> **Task prompt**: Which lines of the entries below contain the string "como"? Copy each one.

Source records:
================================

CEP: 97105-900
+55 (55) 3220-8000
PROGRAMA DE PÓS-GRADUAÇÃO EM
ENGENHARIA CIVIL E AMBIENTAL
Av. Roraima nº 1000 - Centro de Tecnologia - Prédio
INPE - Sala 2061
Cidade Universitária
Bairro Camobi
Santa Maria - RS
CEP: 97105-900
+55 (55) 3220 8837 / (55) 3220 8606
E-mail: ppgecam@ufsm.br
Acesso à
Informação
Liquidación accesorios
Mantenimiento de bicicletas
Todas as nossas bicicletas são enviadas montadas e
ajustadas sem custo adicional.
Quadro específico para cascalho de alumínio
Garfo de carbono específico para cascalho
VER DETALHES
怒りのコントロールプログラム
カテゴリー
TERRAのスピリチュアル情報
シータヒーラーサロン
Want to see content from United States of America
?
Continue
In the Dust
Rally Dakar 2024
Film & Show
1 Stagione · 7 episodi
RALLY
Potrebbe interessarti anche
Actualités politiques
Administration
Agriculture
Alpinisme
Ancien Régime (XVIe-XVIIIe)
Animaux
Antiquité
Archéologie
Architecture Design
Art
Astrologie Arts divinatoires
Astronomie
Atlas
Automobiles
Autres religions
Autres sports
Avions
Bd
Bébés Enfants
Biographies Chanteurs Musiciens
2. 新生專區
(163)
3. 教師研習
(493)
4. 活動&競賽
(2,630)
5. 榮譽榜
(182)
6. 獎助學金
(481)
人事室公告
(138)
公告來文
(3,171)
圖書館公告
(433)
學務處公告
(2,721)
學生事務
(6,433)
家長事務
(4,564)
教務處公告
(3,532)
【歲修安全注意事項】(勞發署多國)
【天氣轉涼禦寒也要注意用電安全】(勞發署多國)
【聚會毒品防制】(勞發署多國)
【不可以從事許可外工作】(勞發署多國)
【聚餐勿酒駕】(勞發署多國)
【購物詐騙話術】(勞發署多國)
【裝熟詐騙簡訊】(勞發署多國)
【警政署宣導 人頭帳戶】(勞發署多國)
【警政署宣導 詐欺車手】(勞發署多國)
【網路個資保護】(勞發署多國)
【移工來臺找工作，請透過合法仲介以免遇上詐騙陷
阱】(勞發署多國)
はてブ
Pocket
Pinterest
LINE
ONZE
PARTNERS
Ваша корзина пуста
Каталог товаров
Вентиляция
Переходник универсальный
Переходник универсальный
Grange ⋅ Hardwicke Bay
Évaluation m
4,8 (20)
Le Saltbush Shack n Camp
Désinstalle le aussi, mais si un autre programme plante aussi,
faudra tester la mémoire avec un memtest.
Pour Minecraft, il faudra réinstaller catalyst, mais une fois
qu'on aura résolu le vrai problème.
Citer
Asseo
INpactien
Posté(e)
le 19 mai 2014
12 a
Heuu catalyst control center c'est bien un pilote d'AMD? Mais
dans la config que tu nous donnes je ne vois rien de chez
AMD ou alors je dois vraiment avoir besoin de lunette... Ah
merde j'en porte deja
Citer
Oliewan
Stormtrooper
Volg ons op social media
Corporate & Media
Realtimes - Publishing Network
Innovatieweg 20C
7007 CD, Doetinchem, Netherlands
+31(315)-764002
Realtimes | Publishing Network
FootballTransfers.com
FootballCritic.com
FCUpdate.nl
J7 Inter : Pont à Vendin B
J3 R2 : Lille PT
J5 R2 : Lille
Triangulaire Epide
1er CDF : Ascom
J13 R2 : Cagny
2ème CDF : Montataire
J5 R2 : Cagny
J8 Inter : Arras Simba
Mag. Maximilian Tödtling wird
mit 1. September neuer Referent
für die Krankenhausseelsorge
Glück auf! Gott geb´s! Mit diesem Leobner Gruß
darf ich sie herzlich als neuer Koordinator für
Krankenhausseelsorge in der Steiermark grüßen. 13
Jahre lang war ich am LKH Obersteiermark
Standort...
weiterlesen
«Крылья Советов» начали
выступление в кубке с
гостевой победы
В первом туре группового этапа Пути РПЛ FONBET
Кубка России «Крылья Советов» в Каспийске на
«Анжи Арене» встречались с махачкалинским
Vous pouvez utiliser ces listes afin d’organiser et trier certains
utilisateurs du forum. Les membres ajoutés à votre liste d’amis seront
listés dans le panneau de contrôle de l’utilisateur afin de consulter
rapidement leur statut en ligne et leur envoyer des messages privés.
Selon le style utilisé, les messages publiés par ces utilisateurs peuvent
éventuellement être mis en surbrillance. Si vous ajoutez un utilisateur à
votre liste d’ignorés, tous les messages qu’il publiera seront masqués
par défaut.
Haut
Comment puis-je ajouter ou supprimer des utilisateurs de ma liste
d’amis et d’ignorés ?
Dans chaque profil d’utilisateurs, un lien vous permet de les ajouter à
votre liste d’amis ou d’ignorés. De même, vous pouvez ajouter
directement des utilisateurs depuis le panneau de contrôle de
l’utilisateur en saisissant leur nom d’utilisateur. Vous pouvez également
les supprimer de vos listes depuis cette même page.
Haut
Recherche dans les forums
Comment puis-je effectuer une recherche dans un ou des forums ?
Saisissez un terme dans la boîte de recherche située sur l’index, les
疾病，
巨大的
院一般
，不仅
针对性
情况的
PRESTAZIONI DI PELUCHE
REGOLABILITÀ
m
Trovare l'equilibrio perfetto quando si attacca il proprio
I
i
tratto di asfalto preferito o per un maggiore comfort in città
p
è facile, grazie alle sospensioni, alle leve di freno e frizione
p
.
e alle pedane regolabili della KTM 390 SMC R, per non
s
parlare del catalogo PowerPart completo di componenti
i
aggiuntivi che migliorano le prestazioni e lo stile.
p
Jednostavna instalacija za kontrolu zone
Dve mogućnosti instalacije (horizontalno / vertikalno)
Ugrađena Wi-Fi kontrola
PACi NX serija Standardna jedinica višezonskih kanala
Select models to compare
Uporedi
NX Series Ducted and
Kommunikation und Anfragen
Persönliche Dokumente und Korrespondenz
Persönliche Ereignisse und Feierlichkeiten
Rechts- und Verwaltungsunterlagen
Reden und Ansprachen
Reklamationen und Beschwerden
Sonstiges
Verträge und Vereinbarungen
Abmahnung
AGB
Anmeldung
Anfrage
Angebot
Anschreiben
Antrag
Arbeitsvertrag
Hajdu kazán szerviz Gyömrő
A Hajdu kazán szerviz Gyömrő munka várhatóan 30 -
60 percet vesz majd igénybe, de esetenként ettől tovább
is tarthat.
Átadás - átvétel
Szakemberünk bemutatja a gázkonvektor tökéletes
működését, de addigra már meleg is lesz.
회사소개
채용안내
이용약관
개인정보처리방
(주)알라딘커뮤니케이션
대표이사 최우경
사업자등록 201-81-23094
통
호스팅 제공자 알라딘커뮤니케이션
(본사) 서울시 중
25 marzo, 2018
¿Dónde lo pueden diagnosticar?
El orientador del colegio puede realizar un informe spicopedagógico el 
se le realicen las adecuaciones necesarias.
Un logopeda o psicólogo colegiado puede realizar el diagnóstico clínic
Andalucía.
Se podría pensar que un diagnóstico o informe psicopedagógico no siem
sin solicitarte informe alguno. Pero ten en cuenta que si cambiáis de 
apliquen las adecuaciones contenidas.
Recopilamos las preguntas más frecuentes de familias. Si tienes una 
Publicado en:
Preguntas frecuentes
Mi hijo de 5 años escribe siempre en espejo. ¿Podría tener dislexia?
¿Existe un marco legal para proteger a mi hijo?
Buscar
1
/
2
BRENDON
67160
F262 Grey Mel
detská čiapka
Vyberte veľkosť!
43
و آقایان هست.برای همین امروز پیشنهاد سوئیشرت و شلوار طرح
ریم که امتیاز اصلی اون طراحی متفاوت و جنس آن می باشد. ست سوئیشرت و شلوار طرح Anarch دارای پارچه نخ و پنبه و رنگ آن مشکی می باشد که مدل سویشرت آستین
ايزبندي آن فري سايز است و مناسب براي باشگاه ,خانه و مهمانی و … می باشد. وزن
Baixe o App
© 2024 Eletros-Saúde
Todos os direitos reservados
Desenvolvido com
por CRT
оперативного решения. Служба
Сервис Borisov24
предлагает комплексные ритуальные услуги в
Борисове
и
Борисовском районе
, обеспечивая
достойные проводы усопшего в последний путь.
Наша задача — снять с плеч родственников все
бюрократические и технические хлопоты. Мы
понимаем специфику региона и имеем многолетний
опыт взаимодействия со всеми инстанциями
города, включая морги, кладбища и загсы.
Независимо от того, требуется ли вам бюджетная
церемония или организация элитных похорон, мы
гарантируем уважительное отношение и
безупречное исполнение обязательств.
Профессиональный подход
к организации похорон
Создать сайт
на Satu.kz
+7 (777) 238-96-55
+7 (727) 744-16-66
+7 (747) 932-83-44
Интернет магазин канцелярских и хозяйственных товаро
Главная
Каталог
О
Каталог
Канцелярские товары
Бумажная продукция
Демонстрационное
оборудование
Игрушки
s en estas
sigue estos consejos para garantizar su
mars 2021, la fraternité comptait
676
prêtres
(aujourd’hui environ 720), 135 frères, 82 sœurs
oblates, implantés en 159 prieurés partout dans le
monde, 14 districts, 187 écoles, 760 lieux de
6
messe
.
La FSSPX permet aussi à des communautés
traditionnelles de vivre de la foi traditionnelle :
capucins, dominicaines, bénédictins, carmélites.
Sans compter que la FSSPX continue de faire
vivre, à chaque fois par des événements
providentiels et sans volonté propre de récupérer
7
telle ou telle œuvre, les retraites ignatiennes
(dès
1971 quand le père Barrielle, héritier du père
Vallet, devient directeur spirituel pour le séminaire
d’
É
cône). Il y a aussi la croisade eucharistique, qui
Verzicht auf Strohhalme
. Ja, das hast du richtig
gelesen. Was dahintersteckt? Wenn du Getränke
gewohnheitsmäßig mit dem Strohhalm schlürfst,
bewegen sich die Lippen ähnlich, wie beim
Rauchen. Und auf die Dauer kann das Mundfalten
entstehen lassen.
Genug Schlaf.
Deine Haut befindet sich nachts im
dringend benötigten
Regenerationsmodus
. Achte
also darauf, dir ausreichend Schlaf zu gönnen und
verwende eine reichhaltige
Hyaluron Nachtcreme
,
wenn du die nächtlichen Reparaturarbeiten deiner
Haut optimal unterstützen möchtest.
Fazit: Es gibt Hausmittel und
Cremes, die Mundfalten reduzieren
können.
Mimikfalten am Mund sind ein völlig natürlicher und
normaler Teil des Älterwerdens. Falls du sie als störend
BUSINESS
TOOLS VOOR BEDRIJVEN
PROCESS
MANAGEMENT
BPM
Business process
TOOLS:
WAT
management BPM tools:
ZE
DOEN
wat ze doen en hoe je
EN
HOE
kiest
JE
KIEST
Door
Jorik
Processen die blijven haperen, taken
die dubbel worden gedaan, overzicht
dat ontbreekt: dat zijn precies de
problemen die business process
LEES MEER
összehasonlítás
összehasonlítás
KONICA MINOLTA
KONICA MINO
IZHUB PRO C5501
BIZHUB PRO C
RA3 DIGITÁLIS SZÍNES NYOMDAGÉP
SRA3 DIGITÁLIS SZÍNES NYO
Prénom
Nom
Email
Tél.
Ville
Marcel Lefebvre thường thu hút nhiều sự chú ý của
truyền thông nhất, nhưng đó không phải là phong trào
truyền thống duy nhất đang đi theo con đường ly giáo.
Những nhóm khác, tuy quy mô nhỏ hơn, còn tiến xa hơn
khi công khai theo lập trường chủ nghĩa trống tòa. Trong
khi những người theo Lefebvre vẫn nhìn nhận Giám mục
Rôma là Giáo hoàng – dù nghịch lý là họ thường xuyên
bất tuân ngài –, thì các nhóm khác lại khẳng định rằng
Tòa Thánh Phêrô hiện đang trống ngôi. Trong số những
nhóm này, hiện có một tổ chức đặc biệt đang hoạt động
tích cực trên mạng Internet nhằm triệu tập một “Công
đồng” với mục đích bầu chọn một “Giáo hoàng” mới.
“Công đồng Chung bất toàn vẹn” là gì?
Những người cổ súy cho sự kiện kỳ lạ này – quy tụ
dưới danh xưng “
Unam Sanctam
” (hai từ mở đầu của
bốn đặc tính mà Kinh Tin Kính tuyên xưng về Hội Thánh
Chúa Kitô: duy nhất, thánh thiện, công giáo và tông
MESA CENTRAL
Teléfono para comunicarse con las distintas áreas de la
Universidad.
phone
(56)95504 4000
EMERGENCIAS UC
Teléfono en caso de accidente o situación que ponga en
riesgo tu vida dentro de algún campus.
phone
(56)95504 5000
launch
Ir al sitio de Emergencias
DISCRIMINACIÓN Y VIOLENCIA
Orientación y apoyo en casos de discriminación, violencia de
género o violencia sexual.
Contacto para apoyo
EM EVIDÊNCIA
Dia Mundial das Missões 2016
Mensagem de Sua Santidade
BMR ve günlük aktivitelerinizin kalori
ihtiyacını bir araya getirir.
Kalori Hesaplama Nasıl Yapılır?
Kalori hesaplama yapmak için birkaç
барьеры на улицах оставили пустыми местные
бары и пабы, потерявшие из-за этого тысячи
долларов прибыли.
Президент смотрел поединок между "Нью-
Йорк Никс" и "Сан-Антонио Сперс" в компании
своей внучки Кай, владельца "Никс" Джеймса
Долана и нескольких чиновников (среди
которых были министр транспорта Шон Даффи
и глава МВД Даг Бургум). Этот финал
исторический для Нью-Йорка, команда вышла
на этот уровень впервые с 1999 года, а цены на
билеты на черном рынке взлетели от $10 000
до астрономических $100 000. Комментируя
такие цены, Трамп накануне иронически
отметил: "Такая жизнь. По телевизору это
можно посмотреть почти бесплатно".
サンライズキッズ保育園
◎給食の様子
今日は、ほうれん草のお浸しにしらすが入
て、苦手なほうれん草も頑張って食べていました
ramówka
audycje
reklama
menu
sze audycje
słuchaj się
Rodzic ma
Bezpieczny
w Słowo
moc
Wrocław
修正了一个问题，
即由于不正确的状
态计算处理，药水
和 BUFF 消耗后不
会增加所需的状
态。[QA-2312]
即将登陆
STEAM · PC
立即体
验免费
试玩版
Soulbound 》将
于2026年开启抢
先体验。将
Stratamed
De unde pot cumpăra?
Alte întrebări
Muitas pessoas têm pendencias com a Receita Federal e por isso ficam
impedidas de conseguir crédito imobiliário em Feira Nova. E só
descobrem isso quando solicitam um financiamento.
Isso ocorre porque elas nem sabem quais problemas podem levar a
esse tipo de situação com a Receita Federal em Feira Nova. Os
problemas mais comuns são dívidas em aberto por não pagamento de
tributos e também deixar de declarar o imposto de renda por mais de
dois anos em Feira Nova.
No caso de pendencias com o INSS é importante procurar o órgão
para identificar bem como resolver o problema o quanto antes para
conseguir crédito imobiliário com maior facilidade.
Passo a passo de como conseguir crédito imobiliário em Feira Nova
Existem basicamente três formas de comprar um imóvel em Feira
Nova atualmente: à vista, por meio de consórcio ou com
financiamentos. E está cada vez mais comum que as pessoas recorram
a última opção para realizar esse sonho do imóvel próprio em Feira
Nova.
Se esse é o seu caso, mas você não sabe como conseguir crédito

================================

> **Solution to this problem**:
para identificar bem como resolver o problema o quanto antes para
Passo a passo de como conseguir crédito imobiliário em Feira Nova
Se esse é o seu caso, mas você não sabe como conseguir crédito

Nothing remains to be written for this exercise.